● Exercise directions
Repeat the listing below exactly from the line with "音を載せて癒しの時間を与" through its last line. Skip every picture.

● Dataset excerpts
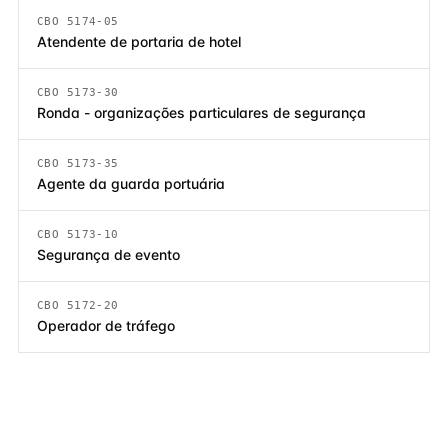
CBO 5174-05
Atendente de portaria de hotel
CBO 5173-30
Ronda - organizações particulares de segurança
CBO 5173-35
Agente da guarda portuária
CBO 5173-10
Segurança de evento
CBO 5172-20
Operador de tráfego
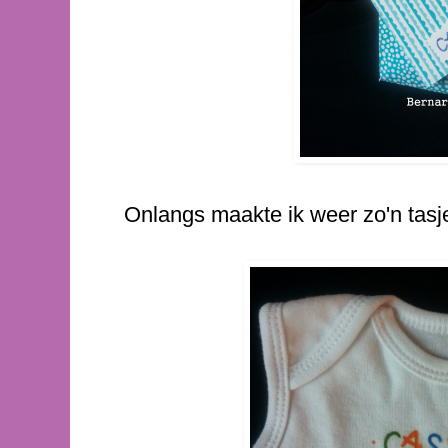
Onlangs maakte ik weer zo'n tasj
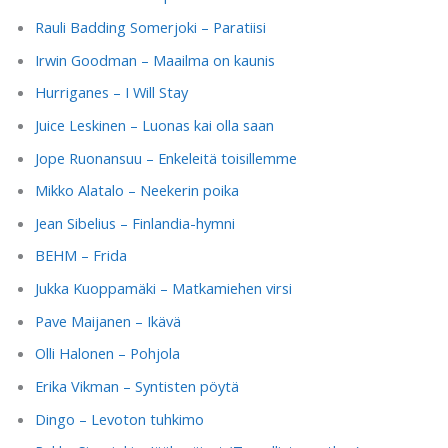
Rauli Badding Somerjoki – Paratiisi
Irwin Goodman – Maailma on kaunis
Hurriganes – I Will Stay
Juice Leskinen – Luonas kai olla saan
Jope Ruonansuu – Enkeleitä toisillemme
Mikko Alatalo – Neekerin poika
Jean Sibelius – Finlandia-hymni
BEHM – Frida
Jukka Kuoppamäki – Matkamiehen virsi
Pave Maijanen – Ikävä
Olli Halonen – Pohjola
Erika Vikman – Syntisten pöytä
Dingo – Levoton tuhkimo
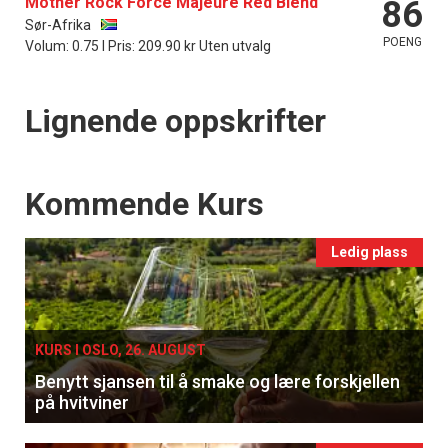
Mother Rock Force Majeure Red Blend
86
Sør-Afrika
POENG
Volum: 0.75 l Pris: 209.90 kr Uten utvalg
Lignende oppskrifter
Events
Kommende Kurs
Ledig plass
KURS I OSLO, 26. AUGUST
Benytt sjansen til å smake og lære forskjellen
på hvitviner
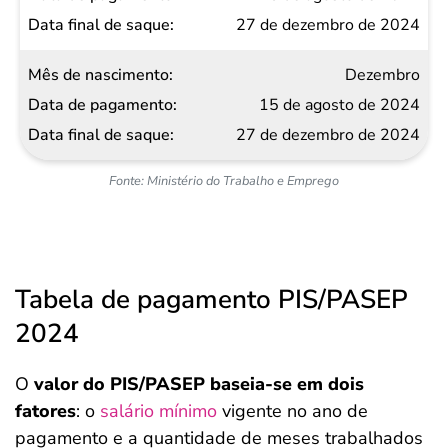
27 de dezembro de 2024
Dezembro
15 de agosto de 2024
27 de dezembro de 2024
Fonte: Ministério do Trabalho e Emprego
Tabela de pagamento PIS/PASEP
2024
O
valor do PIS/PASEP baseia-se em dois
fatores
: o
salário mínimo
vigente no ano de
pagamento e a quantidade de meses trabalhados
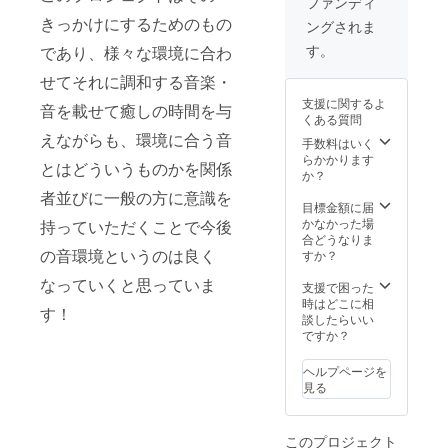
ファンディ
きっかけにするためのもの
ングされま
す。
であり、様々な環境に合わ
せてそれに調和する音楽・
支援に関するよ
音を載せて癒しの時間を与
くある質問
えながらも、環境に合う音
手数料はいく
らかかります
とはどういうものかを関係
か？
者並びに一般の方に意識を
目標金額に届
かなかった場
持っていただくことで今後
合どうなりま
の音環境というのは良く
すか？
なっていくと思っていま
支援で困った
時はどこに相
す！
談したらいい
ですか？
ヘルプページを
見る
このプロジェクト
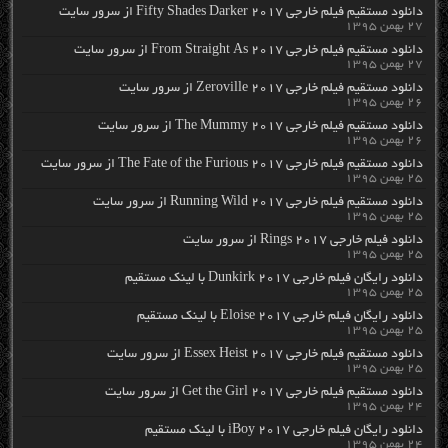
دانلود مستقیم فیلم خارجی Fifty Shades Darker 2017 از سرور سایت
۲۷ بهمن ۱۳۹۵
دانلود مستقیم فیلم خارجی From Straight As 2017 از سرور سایت
۲۷ بهمن ۱۳۹۵
دانلود مستقیم فیلم خارجی Zeroville 2017 از سرور سایت
۲۶ بهمن ۱۳۹۵
دانلود مستقیم فیلم خارجی The Mummy 2017 از سرور سایت
۲۶ بهمن ۱۳۹۵
دانلود مستقیم فیلم خارجی The Fate of the Furious 2017 از سرور سایت
۲۵ بهمن ۱۳۹۵
دانلود مستقیم فیلم خارجی Running Wild 2017 از سرور سایت
۲۵ بهمن ۱۳۹۵
دانلود فیلم خارجی Rings 2017 از سرور سایت
۲۵ بهمن ۱۳۹۵
دانلود رایگان فیلم خارجی Dunkirk 2017 با لینک مستقیم
۲۵ بهمن ۱۳۹۵
دانلود رایگان فیلم خارجی Eloise 2017 با لینک مستقیم
۲۵ بهمن ۱۳۹۵
دانلود مستقیم فیلم خارجی Essex Heist 2017 از سرور سایت
۲۵ بهمن ۱۳۹۵
دانلود مستقیم فیلم خارجی Get the Girl 2017 از سرور سایت
۲۴ بهمن ۱۳۹۵
دانلود رایگان فیلم خارجی iBoy 2017 با لینک مستقیم
۲۴ بهمن ۱۳۹۵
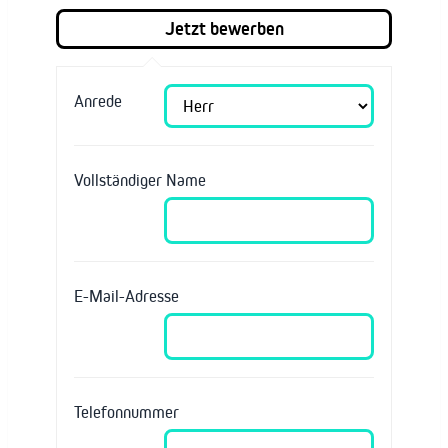
Anrede
Vollständiger Name
E-Mail-Adresse
Telefonnummer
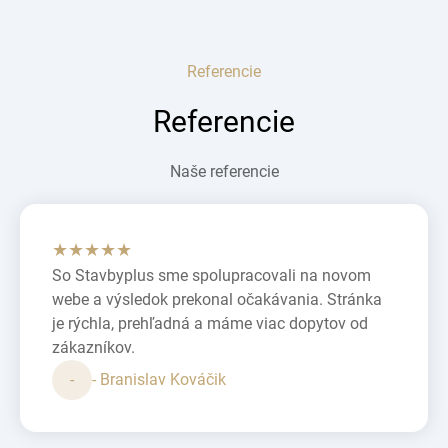
Referencie
Referencie
Naše referencie
★★★★★
So Stavbyplus sme spolupracovali na novom
webe a výsledok prekonal očakávania. Stránka
je rýchla, prehľadná a máme viac dopytov od
zákazníkov.
-
- Branislav Kováčik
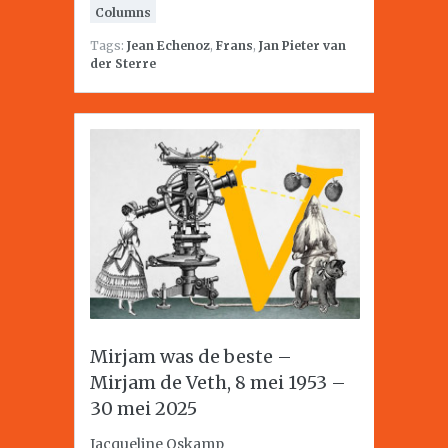
Columns
Tags:
Jean Echenoz
,
Frans
,
Jan Pieter van
der Sterre
Mirjam was de beste –
Mirjam de Veth, 8 mei 1953 –
30 mei 2025
Jacqueline Oskamp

● Written answer
音を載せて癒しの時間を与
くある質問
えながらも、環境に合う音
手数料はいく
らかかります
とはどういうものかを関係
か？
者並びに一般の方に意識を
目標金額に届
かなかった場
持っていただくことで今後
合どうなりま
の音環境というのは良く
すか？
なっていくと思っていま
支援で困った
時はどこに相
す！
談したらいい
ですか？
ヘルプページを
見る
このプロジェクト
دانلود مستقیم فیلم خارجی Fifty Shades Darker 2017 از سرور سایت
۲۷ بهمن ۱۳۹۵
دانلود مستقیم فیلم خارجی From Straight As 2017 از سرور سایت
۲۷ بهمن ۱۳۹۵
دانلود مستقیم فیلم خارجی Zeroville 2017 از سرور سایت
۲۶ بهمن ۱۳۹۵
دانلود مستقیم فیلم خارجی The Mummy 2017 از سرور سایت
۲۶ بهمن ۱۳۹۵
دانلود مستقیم فیلم خارجی The Fate of the Furious 2017 از سرور سایت
۲۵ بهمن ۱۳۹۵
دانلود مستقیم فیلم خارجی Running Wild 2017 از سرور سایت
۲۵ بهمن ۱۳۹۵
دانلود فیلم خارجی Rings 2017 از سرور سایت
۲۵ بهمن ۱۳۹۵
دانلود رایگان فیلم خارجی Dunkirk 2017 با لینک مستقیم
۲۵ بهمن ۱۳۹۵
دانلود رایگان فیلم خارجی Eloise 2017 با لینک مستقیم
۲۵ بهمن ۱۳۹۵
دانلود مستقیم فیلم خارجی Essex Heist 2017 از سرور سایت
۲۵ بهمن ۱۳۹۵
دانلود مستقیم فیلم خارجی Get the Girl 2017 از سرور سایت
۲۴ بهمن ۱۳۹۵
دانلود رایگان فیلم خارجی iBoy 2017 با لینک مستقیم
۲۴ بهمن ۱۳۹۵
Anrede
Vollständiger Name
E-Mail-Adresse
Telefonnummer
Referencie
Referencie
Naše referencie
★★★★★
So Stavbyplus sme spolupracovali na novom
webe a výsledok prekonal očakávania. Stránka
je rýchla, prehľadná a máme viac dopytov od
zákazníkov.
-
- Branislav Kováčik
Columns
Tags:
Jean Echenoz
,
Frans
,
Jan Pieter van
der Sterre
Mirjam was de beste –
Mirjam de Veth, 8 mei 1953 –
30 mei 2025
Jacqueline Oskamp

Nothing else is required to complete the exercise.